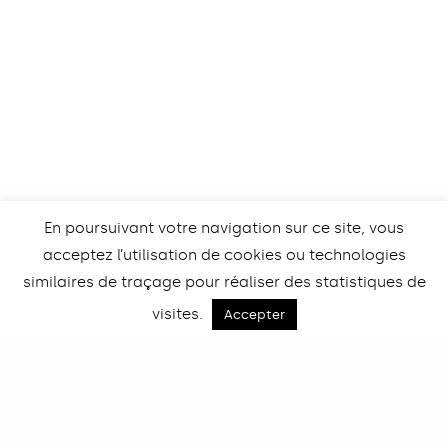
En poursuivant votre navigation sur ce site, vous
acceptez l’utilisation de cookies ou technologies
similaires de traçage pour réaliser des statistiques de
visites.
Retour
Accepter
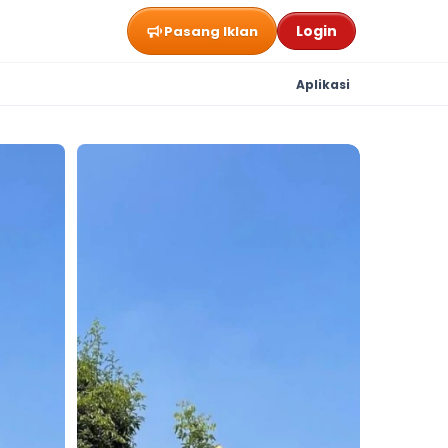
Login
Pasang Iklan
Aplikasi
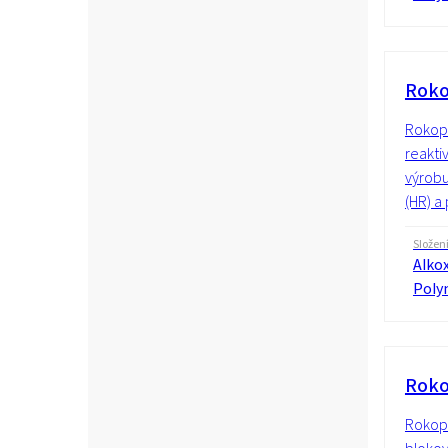
Roko
Rokopo
reakti
výrobu
(HR) a
Složen
Alkox
Poly
Roko
Rokopo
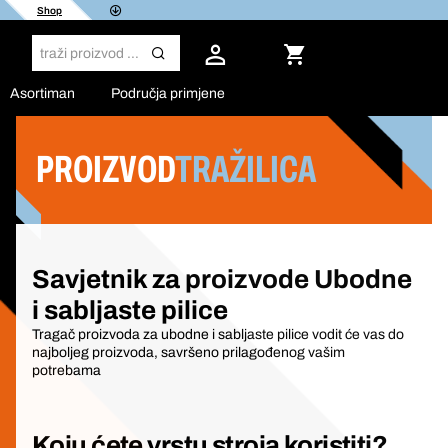
Shop
Asortiman
Područja primjene
PROIZVOD
TRAŽILICA
Filter
Savjetnik za proizvode Ubodne
i sabljaste pilice
Tragač proizvoda za ubodne i sabljaste pilice vodit će vas do
najboljeg proizvoda, savršeno prilagođenog vašim
potrebama
Koju ćete vrstu stroja koristiti?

▬▬▬▬▬▬

# [Problem description]
Repeat the entries above exactly as written, but not their pictures.

# [Result]
En poursuivant votre navigation sur ce site, vous
acceptez l’utilisation de cookies ou technologies
similaires de traçage pour réaliser des statistiques de
visites.
Retour
Accepter
Login
Pasang Iklan
Aplikasi
Roko
Rokopo
reakti
výrobu
(HR) a
Složen
Alkox
Poly
Roko
Rokopo
Shop
Asortiman
Područja primjene
PROIZVOD
TRAŽILICA
Filter
Savjetnik za proizvode Ubodne
i sabljaste pilice
Tragač proizvoda za ubodne i sabljaste pilice vodit će vas do
najboljeg proizvoda, savršeno prilagođenog vašim
potrebama
Koju ćete vrstu stroja koristiti?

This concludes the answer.